It came from somewhere deep in the heart of the craft, and they paused as soon as the outer hatchway had been forced, listening in spite of themselves in the darkness of the corridor. It came to them softly at first: a clear, sweet woman’s voice, sharp as crystal in their ears. Then it rose higher, mournful and shattering, and the words became distinct in the ancient, heart-rending lament that the raiders had heard so many times before. Urgent as their mission was, they could not help but listen for a moment, feeling the wave of sadness and longing surging up in their throats.
Beyond them the ship’s corridor was empty; there was no sound here other than the chant. Not even the throbbing of the ship’s generators was audible in the blackness. The raiders stood transfixed for a moment. Then Petro, the leader, took a deep breath and flicked on the battle lantern at his belt.
“She’s here, all right,” he said. “She must have the whole crew listening. Let’s go.” The three men moved down the corridor, flashing their lights cautiously. Petro pointed to an overhead conduit. “Jack, that must be the main power cable. Follow it down to the generators, and wait for the word. Tiny, you come with me. And be careful. We can’t assume that everybody’s listening to the woman.”

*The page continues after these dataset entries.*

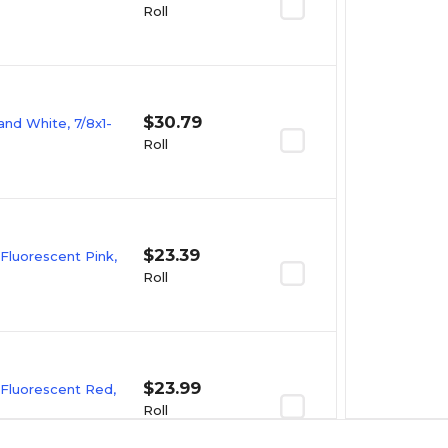
Roll
$30.79
and White, 7/8x1-
Roll
$23.39
 Fluorescent Pink,
Roll
$23.99
 Fluorescent Red,
Roll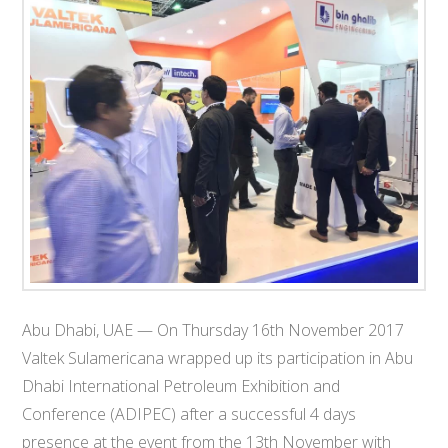
T
E
C
H
Abu Dhabi, UAE — On Thursday 16th November 2017
Valtek Sulamericana wrapped up its participation in Abu
Dhabi International Petroleum Exhibition and
Conference (ADIPEC) after a successful 4 days
presence at the event from the 13th November with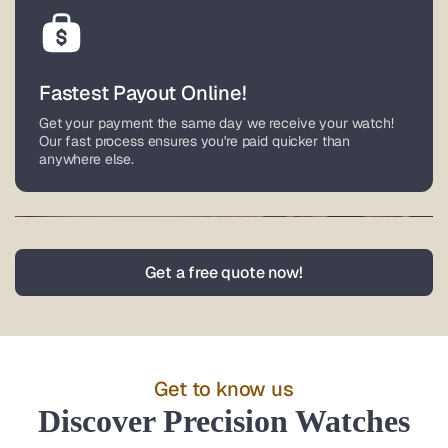
Fastest Payout Online!
Get your payment the same day we receive your watch!
Our fast process ensures you're paid quicker than
anywhere else.
Nationwide Service
Get a free quote now!
Based in Lower Gwynedd, Pennsylvania, we buy watches
from all over the world. Enjoy fully insured, pre-paid
overnight shipping with coverage up to $100,000 for your
luxury timepiece.
Get to know us
Discover Precision Watches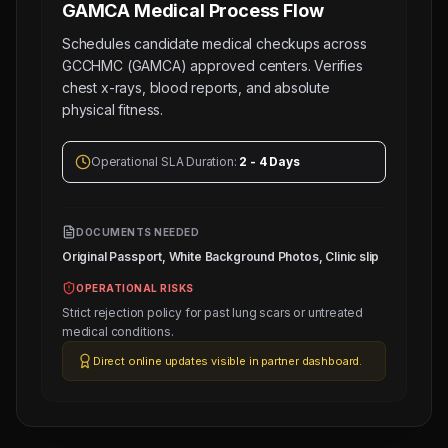
GAMCA Medical
Process Flow
Schedules candidate medical checkups across
GCCHMC (GAMCA) approved centers. Verifies
chest x-rays, blood reports, and absolute
physical fitness.
Operational SLA Duration:
2 - 4 Days
DOCUMENTS NEEDED
Original Passport, White Background Photos, Clinic slip
OPERATIONAL RISKS
Strict rejection policy for past lung scars or untreated
medical conditions.
Direct online updates visible in partner dashboard.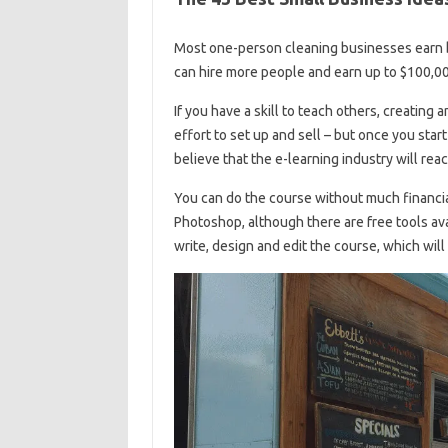
Most one-person cleaning businesses earn 
can hire more people and earn up to $100,00
If you have a skill to teach others, creating 
effort to set up and sell – but once you start 
believe that the e-learning industry will rea
You can do the course without much financi
Photoshop, although there are free tools av
write, design and edit the course, which will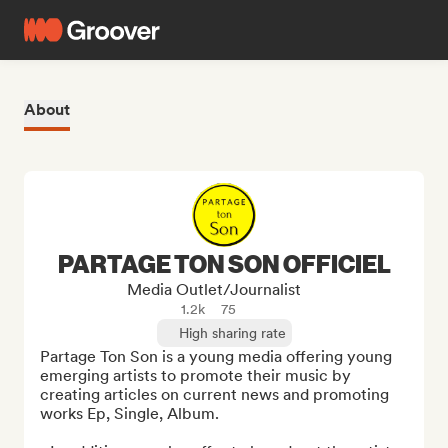
About
PARTAGE TON SON OFFICIEL
Media Outlet/Journalist
1.2k
75
High sharing rate
Partage Ton Son is a young media offering young 
emerging artists to promote their music by 
creating articles on current news and promoting 
works Ep, Single, Album.
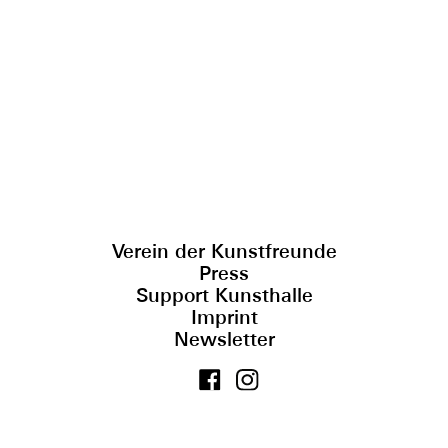
Verein der Kunstfreunde
Press
Support Kunsthalle
Imprint
Newsletter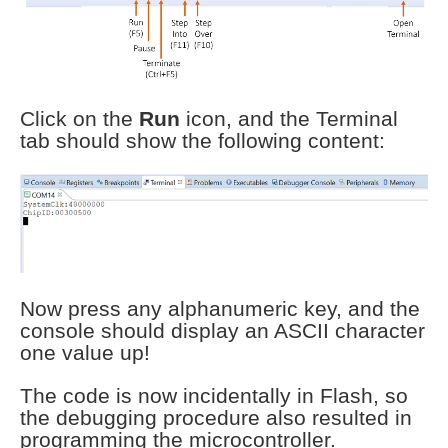
Click on the
Run
icon, and the Terminal
tab should show the following content:
Now press any alphanumeric key, and the
console should display an ASCII character
one value up!
The code is now incidentally in Flash, so
the debugging procedure also resulted in
programming the microcontroller.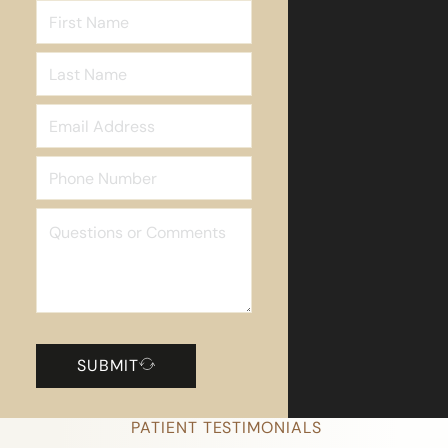
SUBMIT
PATIENT TESTIMONIALS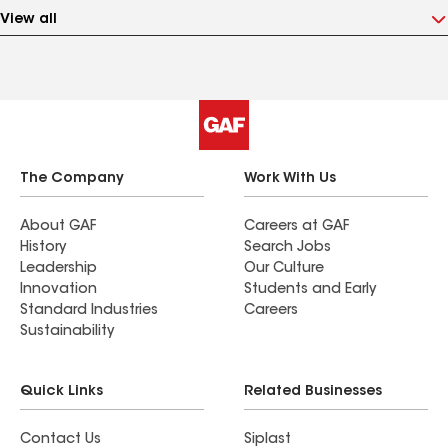
View all
The Company
Work With Us
About GAF
Careers at GAF
History
Search Jobs
Leadership
Our Culture
Innovation
Students and Early
Standard Industries
Careers
Sustainability
Quick Links
Related Businesses
Contact Us
Siplast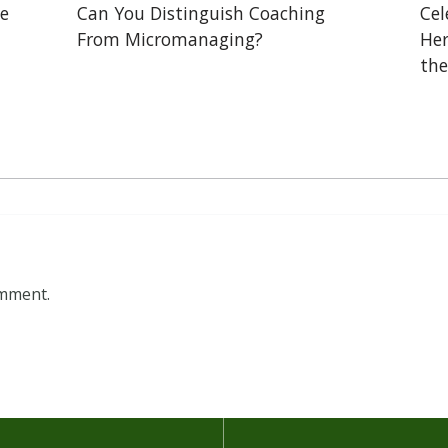
he
Can You Distinguish Coaching
Cel
From Micromanaging?
Her
the
omment.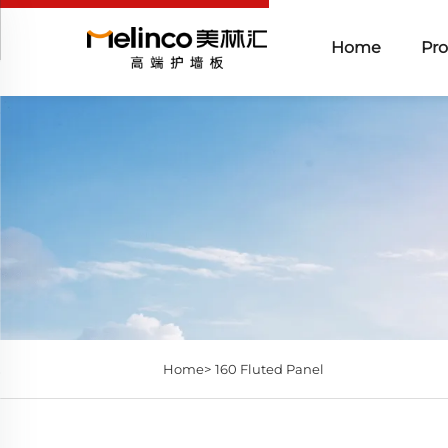
Home
Pro
Home>
160 Fluted Panel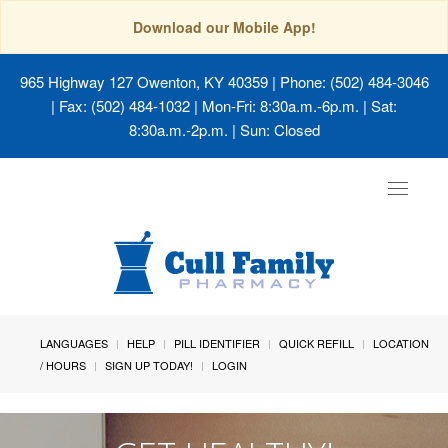
Download our Mobile App!
965 Highway 127 Owenton, KY 40359
| Phone: (502) 484-3046
| Fax: (502) 484-1032 | Mon-Fri: 8:30a.m.-6p.m. | Sat:
8:30a.m.-2p.m. | Sun: Closed
Toggle
navigat
LANGUAGES
HELP
PILL IDENTIFIER
QUICK REFILL
LOCATION
/ HOURS
SIGN UP TODAY!
LOGIN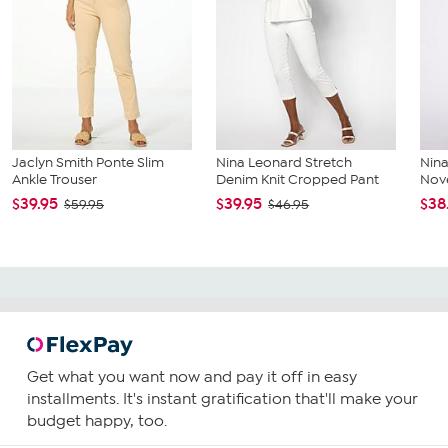
Jaclyn Smith Ponte Slim
Nina Leonard Stretch
Nin
Ankle Trouser
Denim Knit Cropped Pant
Nove
$39.95
$39.95
$38
$59.95
$46.95
Get what you want now and pay it off in easy
installments. It's instant gratification that'll make your
budget happy, too.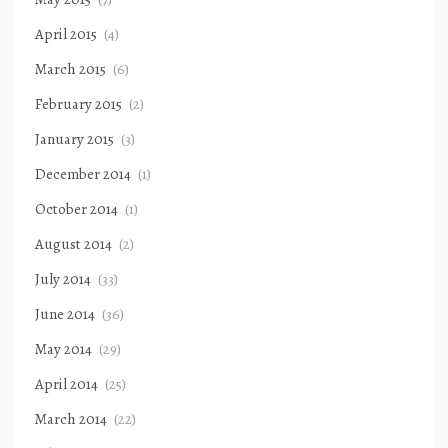
April 2015
(4)
March 2015
(6)
February 2015
(2)
January 2015
(3)
December 2014
(1)
October 2014
(1)
August 2014
(2)
July 2014
(33)
June 2014
(36)
May 2014
(29)
April 2014
(25)
March 2014
(22)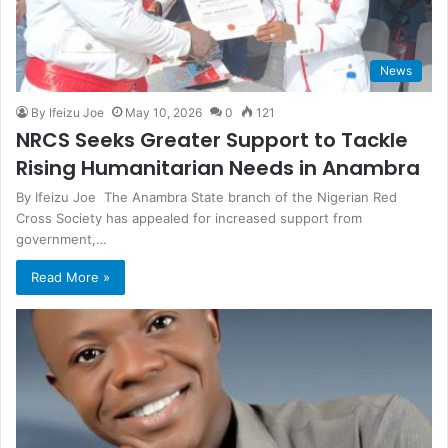
News
By Ifeizu Joe
May 10, 2026
0
121
NRCS Seeks Greater Support to Tackle
Rising Humanitarian Needs in Anambra
By Ifeizu Joe The Anambra State branch of the Nigerian Red
Cross Society has appealed for increased support from
government,…
Read More »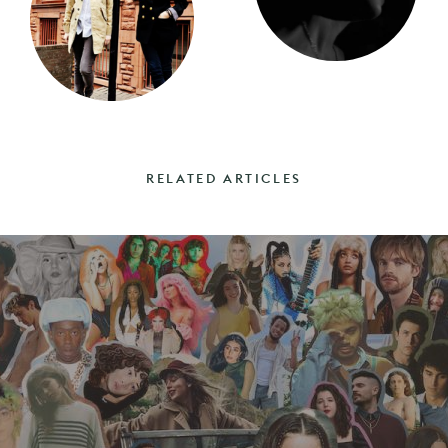
RELATED ARTICLES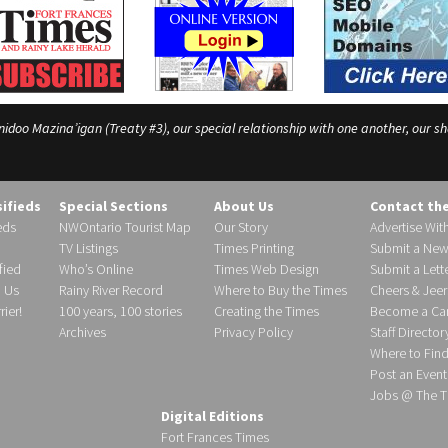
o Mazina’igan (Treaty #3), our special relationship with one another, our shar
sifieds
Special Sections
About Us
Contact th
eds
NWOntario Tourist Map
Our Story
Advertise Wit
TV Listings
Times Printing
Submit a New
fied
Who’s Online
Times Web Design
Submit a Lette
h Us
Rainy River Record
Where to Buy the Times
Cheers & Jeer
ier!
100 years, 100 stories
Creating the Times
Become a Carr
Archives
Privacy Policy
Staff Director
Where to Fin
Post an Event
Jobs @ The T
Digital Editions
Fort Frances Times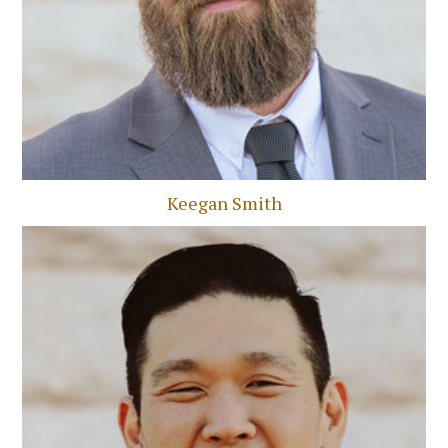
Keegan Smith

Silently they moved along to a corridor crossing, then ducked down a ladder into a storage hold. It had been ridiculously simple to break into this huge, clumsy ship from Earth. From the first fleeting contact a week before, the raiders had been stalking it, watching with contempt as it moved ponderously on its way through the Asteroid Belt, unaware that it had even been spotted. Finally it moved into the shadow of a huge chunk of asteroid debris and waited, obviously depending on its radar screens to pick up any approaching vessel. With the clumsiness so typical of Earthborn men in space, the crew of the Earth ship had overlooked the fact that the asteroid they were using for concealment was blinding them completely on one side.
It was then that the Spacer ship had moved in on its prey. Now the raiders were aboard, and the mauki was doing her part. Petro and Tiny worked their way through the pitch-black holds into the galley and down toward the brig area. They were big, powerful men but they moved like jungle cats in the darkness. Not once did they encounter one of the Earth crewmen. When they finally approached the brightly lighted mess hall just above the brig area, they saw the reason why.
The crew were listening to the mauki. The mess hall was crowded with men; still others were jamming the approach corridors and ladders down to the woman’s cell. Some smoked, some munched slowly on the remnants of dinner, shifting to new positions for comfort, but all of them were listening intently to the haunting measures of the chant, like men in a dream from which they could not escape.
In her tiny cell in the brig, the mauki stood gripping the bars, a tall, straight, proud woman, filling her lungs and throwing her head back as she sang.
Entranced, her captors had become captives, straining to hear her, drawn from all quarters of the ship, leaving their work to come closer as the chant struck home. Petro winked at his companion, and ducked down a side corridor leading to the brig area. “She’s got them hooked, all right,” he said. “The child must be in there with her. Got the cutting torch ready?”
“Yes. But I don’t see the kid.”
Petro clicked on a handset. “Ready, Jack?”
“All set.”
“Then let it blow.”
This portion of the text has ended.